Решай судьбу раздолбайских желаний податливая мама, редкие просьбы не сопровождались бы таким волнением, но главным в доме был дядя Володя, а перед ним Раздолбай терялся и робел, как пигмей перед великаном. Он даже не смел называть своего отчима на «ты», хотя тот просил об этом, и, стесняясь в то же время официального «выканья», вовсе избегал прямых обращений и глаголов с предательскими окончаниями. Приглашая отчима к столу, он говорил «еда на столе» вместо «иди есть», а подзывая его к телефону, сообщал «там звонят», вместо «возьми трубку».
Сложнее всего было говорить о дяде Володе в третьем лице или окликать его. Называть приемного отца по имениотчеству казалось чересчур официальным, по имени — панибратским, а добавлять слово «дядя» к имени человека, с которым живешь в одном доме, с каждым днем становилось все более неловко.
— Дяди по улице ходят! Сколько я вам «дядей» буду? — психанул однажды отчим, услышав, как мама и Раздолбай называют его между собой «дядя Володя».
— А как ему тебя называть? — спросила мама.
— По имени и на «ты».
— Хорошо, — согласился Раздолбай, но преодолеть барьер не смог. В тот же вечер приемный отец услышал у себя за спиной вежливое покашливание вместо оклика и обезличенную фразу: «Мама там блины с яблоками приготовила.
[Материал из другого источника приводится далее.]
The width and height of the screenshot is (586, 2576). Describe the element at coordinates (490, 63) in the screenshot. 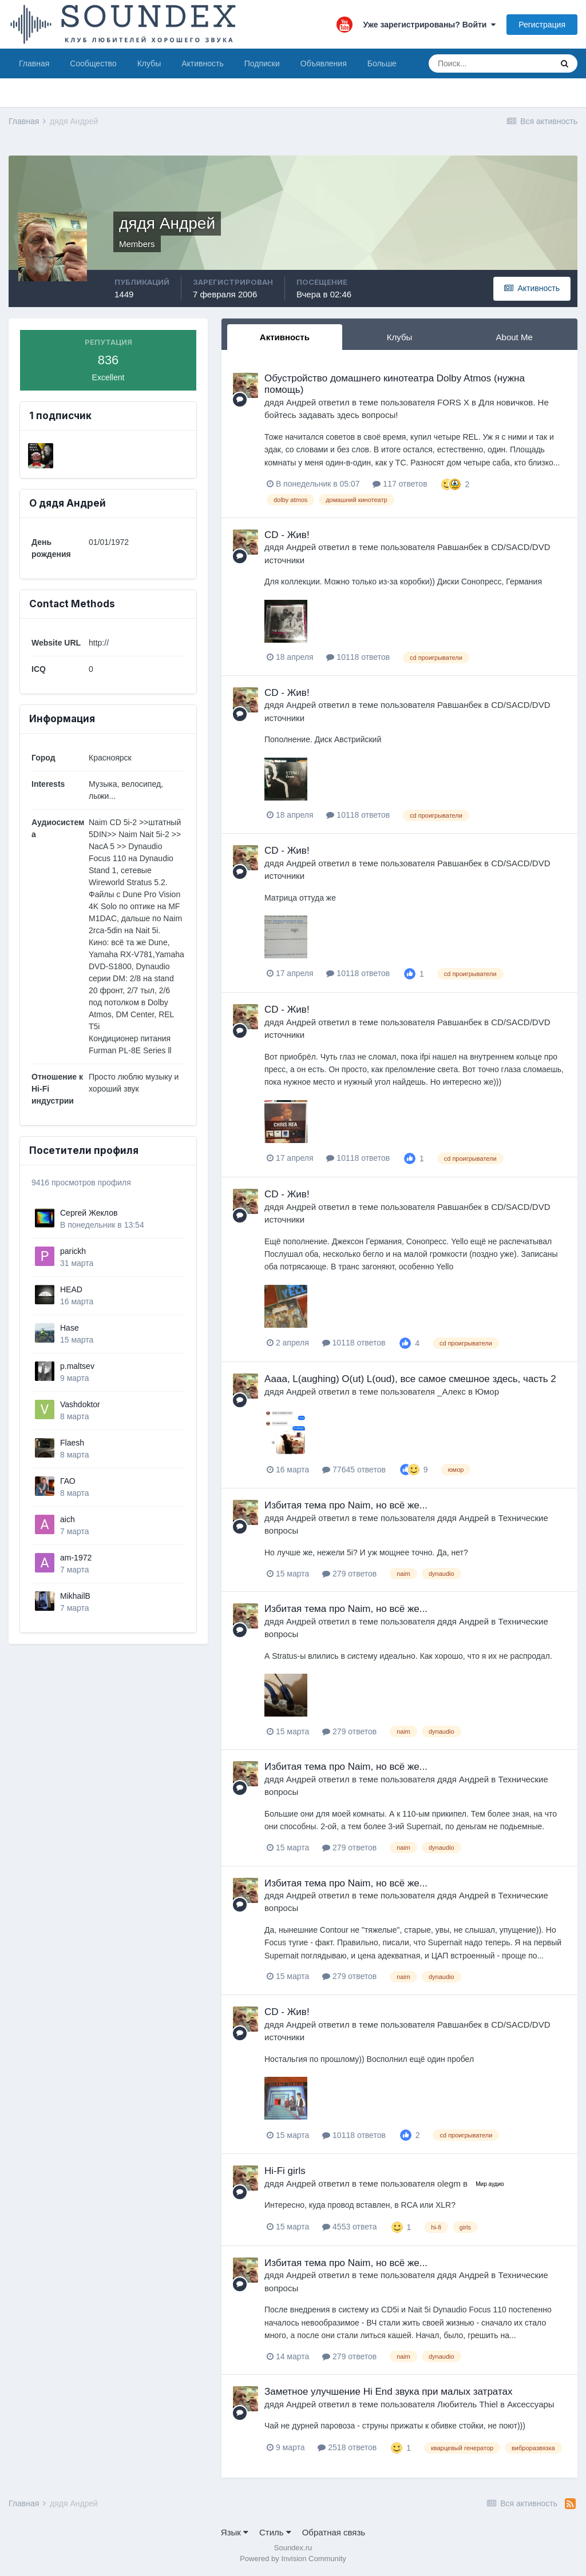

I see `[Поиск]` at that location. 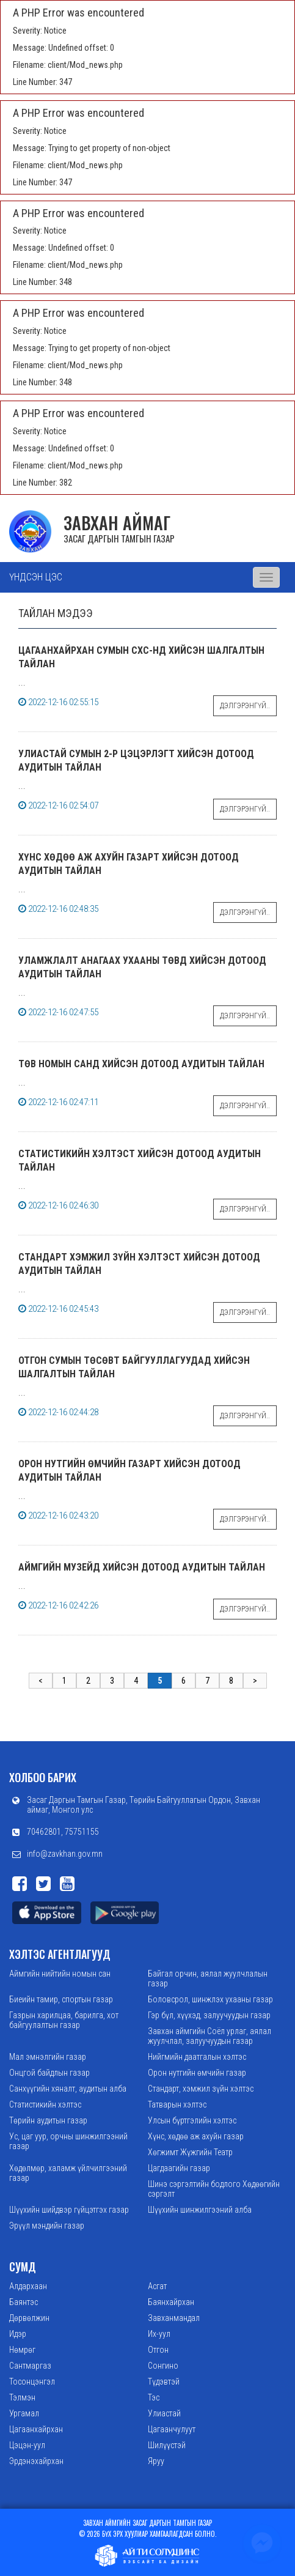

Очень вкусные получились».
— И что? — с намеком спросил отчим, все еще не теряя надежды.
— На столе стоят.
Трудности в общении не мешали дяде Володе считать себя настоящим родителем, и всякий раз, когда Раздолбай поступал, по его мнению, некрасиво, он усаживал его перед собой и проводил воспитательную беседу. Он умел в двух словах показать неприглядную сторону любого поступка и делал это настолько спокойно и с юмором, что как бы ни хотелось Раздолбаю оправдать себя, в конце концов он всегда признавал неправоту и сам же над собой смеялся.
Больше всего дядя Володя стремился искоренить в Раздолбае эгоизм и собственно раздолбайство. Эгоизмом отчим считал хроническое неумение думать о других.
— Было шесть сосисок. Почему тебе четыре, маме две, а мне хер? — спрашивал он, не обнаружив в холодильнике ужина, на который рассчитывал.
— Я думал, директоров на работе кормят! — оправдывался
Раздолбай, не забывая обходить коварные «ты-вы».
— Ты бы еще дверь на ночь запер, может, нас там и спать укладывают, — говорил дядя Володя, и Раздолбай, стыдливо хихикая, клялся следить отныне, чтобы еды в холодильнике оставалось ровно на троих. Клятвы, однако, не мешали ему съесть на следующий день банку соленых огурцов, припасенную мамой для новогоднего салата, или растащить блок мятной жвачки, купленный отчимом для борьбы с сигаретным змием.